Collected data:
....................

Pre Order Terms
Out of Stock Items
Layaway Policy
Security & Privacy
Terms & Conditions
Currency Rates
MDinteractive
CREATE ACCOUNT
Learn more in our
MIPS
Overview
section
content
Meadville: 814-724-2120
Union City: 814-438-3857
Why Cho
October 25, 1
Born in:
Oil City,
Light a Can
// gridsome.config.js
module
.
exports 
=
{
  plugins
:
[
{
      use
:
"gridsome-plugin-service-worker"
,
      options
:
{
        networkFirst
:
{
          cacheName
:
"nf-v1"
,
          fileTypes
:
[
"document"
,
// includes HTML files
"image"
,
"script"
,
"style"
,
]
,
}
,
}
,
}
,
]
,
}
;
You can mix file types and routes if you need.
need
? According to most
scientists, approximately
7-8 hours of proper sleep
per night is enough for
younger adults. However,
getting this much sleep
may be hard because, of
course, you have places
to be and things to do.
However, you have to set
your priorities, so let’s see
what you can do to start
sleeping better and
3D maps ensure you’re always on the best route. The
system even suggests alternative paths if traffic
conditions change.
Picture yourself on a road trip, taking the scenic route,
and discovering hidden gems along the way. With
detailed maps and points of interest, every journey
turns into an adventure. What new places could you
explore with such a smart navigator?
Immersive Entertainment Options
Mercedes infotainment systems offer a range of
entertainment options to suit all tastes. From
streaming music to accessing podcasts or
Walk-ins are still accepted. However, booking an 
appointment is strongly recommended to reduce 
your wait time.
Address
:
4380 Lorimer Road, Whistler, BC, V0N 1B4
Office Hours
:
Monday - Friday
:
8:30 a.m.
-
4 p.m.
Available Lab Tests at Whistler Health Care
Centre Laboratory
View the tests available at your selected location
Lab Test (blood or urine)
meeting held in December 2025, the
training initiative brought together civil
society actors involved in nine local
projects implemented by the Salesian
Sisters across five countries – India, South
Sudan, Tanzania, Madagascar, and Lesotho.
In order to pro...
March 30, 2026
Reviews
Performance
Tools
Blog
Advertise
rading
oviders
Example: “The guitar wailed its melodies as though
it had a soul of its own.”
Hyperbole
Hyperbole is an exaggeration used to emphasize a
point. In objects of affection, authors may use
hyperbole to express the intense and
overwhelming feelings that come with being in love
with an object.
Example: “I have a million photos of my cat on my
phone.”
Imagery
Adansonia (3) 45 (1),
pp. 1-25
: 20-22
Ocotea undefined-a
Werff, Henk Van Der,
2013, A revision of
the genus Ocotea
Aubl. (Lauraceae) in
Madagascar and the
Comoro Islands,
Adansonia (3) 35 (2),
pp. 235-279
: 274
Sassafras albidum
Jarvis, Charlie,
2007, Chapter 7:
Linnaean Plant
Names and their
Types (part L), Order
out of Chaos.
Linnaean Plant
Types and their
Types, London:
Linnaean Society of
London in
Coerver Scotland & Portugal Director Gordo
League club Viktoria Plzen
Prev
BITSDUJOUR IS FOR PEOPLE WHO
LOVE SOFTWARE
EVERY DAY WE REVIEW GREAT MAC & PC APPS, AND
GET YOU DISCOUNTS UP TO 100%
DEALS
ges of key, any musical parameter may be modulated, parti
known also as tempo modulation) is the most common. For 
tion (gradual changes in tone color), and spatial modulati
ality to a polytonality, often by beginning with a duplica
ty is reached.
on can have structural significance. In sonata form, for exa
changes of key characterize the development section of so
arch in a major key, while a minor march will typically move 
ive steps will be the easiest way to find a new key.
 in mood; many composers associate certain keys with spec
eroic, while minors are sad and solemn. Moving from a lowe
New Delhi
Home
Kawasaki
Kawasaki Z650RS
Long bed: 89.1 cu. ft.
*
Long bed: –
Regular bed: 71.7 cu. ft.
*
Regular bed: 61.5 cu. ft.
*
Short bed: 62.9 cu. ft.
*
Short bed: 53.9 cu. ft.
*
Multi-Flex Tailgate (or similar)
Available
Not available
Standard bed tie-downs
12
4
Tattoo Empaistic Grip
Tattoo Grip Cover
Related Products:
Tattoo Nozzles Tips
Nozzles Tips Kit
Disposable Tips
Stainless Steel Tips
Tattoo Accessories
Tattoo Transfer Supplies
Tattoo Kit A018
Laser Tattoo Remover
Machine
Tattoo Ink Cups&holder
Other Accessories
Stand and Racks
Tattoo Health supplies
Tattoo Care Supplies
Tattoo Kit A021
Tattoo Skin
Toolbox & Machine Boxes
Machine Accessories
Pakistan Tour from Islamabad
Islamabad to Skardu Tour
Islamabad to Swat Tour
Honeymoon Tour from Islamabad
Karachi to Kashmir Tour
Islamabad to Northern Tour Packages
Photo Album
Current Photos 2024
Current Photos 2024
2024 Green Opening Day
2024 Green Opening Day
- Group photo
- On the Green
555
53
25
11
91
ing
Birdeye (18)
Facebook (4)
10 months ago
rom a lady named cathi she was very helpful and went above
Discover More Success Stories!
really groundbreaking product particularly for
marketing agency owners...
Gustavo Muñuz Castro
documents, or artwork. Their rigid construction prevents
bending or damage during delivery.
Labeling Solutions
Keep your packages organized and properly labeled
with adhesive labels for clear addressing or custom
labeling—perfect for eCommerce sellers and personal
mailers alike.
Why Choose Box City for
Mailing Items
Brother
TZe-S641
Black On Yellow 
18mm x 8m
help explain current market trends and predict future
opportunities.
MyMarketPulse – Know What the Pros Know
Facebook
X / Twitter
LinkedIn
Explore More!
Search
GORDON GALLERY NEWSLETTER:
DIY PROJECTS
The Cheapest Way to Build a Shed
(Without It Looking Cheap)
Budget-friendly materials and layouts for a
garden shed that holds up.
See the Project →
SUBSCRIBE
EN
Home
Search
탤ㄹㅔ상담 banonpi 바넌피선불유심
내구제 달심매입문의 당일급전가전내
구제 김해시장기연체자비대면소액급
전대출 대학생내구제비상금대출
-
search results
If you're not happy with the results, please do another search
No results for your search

....................

Please quote every record above exactly as it appears.

Pre Order Terms
Out of Stock Items
Layaway Policy
Security & Privacy
Terms & Conditions
Currency Rates
MDinteractive
CREATE ACCOUNT
Learn more in our
MIPS
Overview
section
content
Meadville: 814-724-2120
Union City: 814-438-3857
Why Cho
October 25, 1
Born in:
Oil City,
Light a Can
// gridsome.config.js
module
.
exports 
=
{
  plugins
:
[
{
      use
:
"gridsome-plugin-service-worker"
,
      options
:
{
        networkFirst
:
{
          cacheName
:
"nf-v1"
,
          fileTypes
:
[
"document"
,
// includes HTML files
"image"
,
"script"
,
"style"
,
]
,
}
,
}
,
}
,
]
,
}
;
You can mix file types and routes if you need.
need
? According to most
scientists, approximately
7-8 hours of proper sleep
per night is enough for
younger adults. However,
getting this much sleep
may be hard because, of
course, you have places
to be and things to do.
However, you have to set
your priorities, so let’s see
what you can do to start
sleeping better and
3D maps ensure you’re always on the best route. The
system even suggests alternative paths if traffic
conditions change.
Picture yourself on a road trip, taking the scenic route,
and discovering hidden gems along the way. With
detailed maps and points of interest, every journey
turns into an adventure. What new places could you
explore with such a smart navigator?
Immersive Entertainment Options
Mercedes infotainment systems offer a range of
entertainment options to suit all tastes. From
streaming music to accessing podcasts or
Walk-ins are still accepted. However, booking an 
appointment is strongly recommended to reduce 
your wait time.
Address
:
4380 Lorimer Road, Whistler, BC, V0N 1B4
Office Hours
:
Monday - Friday
:
8:30 a.m.
-
4 p.m.
Available Lab Tests at Whistler Health Care
Centre Laboratory
View the tests available at your selected location
Lab Test (blood or urine)
meeting held in December 2025, the
training initiative brought together civil
society actors involved in nine local
projects implemented by the Salesian
Sisters across five countries – India, South
Sudan, Tanzania, Madagascar, and Lesotho.
In order to pro...
March 30, 2026
Reviews
Performance
Tools
Blog
Advertise
rading
oviders
Example: “The guitar wailed its melodies as though
it had a soul of its own.”
Hyperbole
Hyperbole is an exaggeration used to emphasize a
point. In objects of affection, authors may use
hyperbole to express the intense and
overwhelming feelings that come with being in love
with an object.
Example: “I have a million photos of my cat on my
phone.”
Imagery
Adansonia (3) 45 (1),
pp. 1-25
: 20-22
Ocotea undefined-a
Werff, Henk Van Der,
2013, A revision of
the genus Ocotea
Aubl. (Lauraceae) in
Madagascar and the
Comoro Islands,
Adansonia (3) 35 (2),
pp. 235-279
: 274
Sassafras albidum
Jarvis, Charlie,
2007, Chapter 7:
Linnaean Plant
Names and their
Types (part L), Order
out of Chaos.
Linnaean Plant
Types and their
Types, London:
Linnaean Society of
London in
Coerver Scotland & Portugal Director Gordo
League club Viktoria Plzen
Prev
BITSDUJOUR IS FOR PEOPLE WHO
LOVE SOFTWARE
EVERY DAY WE REVIEW GREAT MAC & PC APPS, AND
GET YOU DISCOUNTS UP TO 100%
DEALS
ges of key, any musical parameter may be modulated, parti
known also as tempo modulation) is the most common. For 
tion (gradual changes in tone color), and spatial modulati
ality to a polytonality, often by beginning with a duplica
ty is reached.
on can have structural significance. In sonata form, for exa
changes of key characterize the development section of so
arch in a major key, while a minor march will typically move 
ive steps will be the easiest way to find a new key.
 in mood; many composers associate certain keys with spec
eroic, while minors are sad and solemn. Moving from a lowe
New Delhi
Home
Kawasaki
Kawasaki Z650RS
Long bed: 89.1 cu. ft.
*
Long bed: –
Regular bed: 71.7 cu. ft.
*
Regular bed: 61.5 cu. ft.
*
Short bed: 62.9 cu. ft.
*
Short bed: 53.9 cu. ft.
*
Multi-Flex Tailgate (or similar)
Available
Not available
Standard bed tie-downs
12
4
Tattoo Empaistic Grip
Tattoo Grip Cover
Related Products:
Tattoo Nozzles Tips
Nozzles Tips Kit
Disposable Tips
Stainless Steel Tips
Tattoo Accessories
Tattoo Transfer Supplies
Tattoo Kit A018
Laser Tattoo Remover
Machine
Tattoo Ink Cups&holder
Other Accessories
Stand and Racks
Tattoo Health supplies
Tattoo Care Supplies
Tattoo Kit A021
Tattoo Skin
Toolbox & Machine Boxes
Machine Accessories
Pakistan Tour from Islamabad
Islamabad to Skardu Tour
Islamabad to Swat Tour
Honeymoon Tour from Islamabad
Karachi to Kashmir Tour
Islamabad to Northern Tour Packages
Photo Album
Current Photos 2024
Current Photos 2024
2024 Green Opening Day
2024 Green Opening Day
- Group photo
- On the Green
555
53
25
11
91
ing
Birdeye (18)
Facebook (4)
10 months ago
rom a lady named cathi she was very helpful and went above
Discover More Success Stories!
really groundbreaking product particularly for
marketing agency owners...
Gustavo Muñuz Castro
documents, or artwork. Their rigid construction prevents
bending or damage during delivery.
Labeling Solutions
Keep your packages organized and properly labeled
with adhesive labels for clear addressing or custom
labeling—perfect for eCommerce sellers and personal
mailers alike.
Why Choose Box City for
Mailing Items
Brother
TZe-S641
Black On Yellow 
18mm x 8m
help explain current market trends and predict future
opportunities.
MyMarketPulse – Know What the Pros Know
Facebook
X / Twitter
LinkedIn
Explore More!
Search
GORDON GALLERY NEWSLETTER:
DIY PROJECTS
The Cheapest Way to Build a Shed
(Without It Looking Cheap)
Budget-friendly materials and layouts for a
garden shed that holds up.
See the Project →
SUBSCRIBE
EN
Home
Search
탤ㄹㅔ상담 banonpi 바넌피선불유심
내구제 달심매입문의 당일급전가전내
구제 김해시장기연체자비대면소액급
전대출 대학생내구제비상금대출
-
search results
If you're not happy with the results, please do another search
No results for your search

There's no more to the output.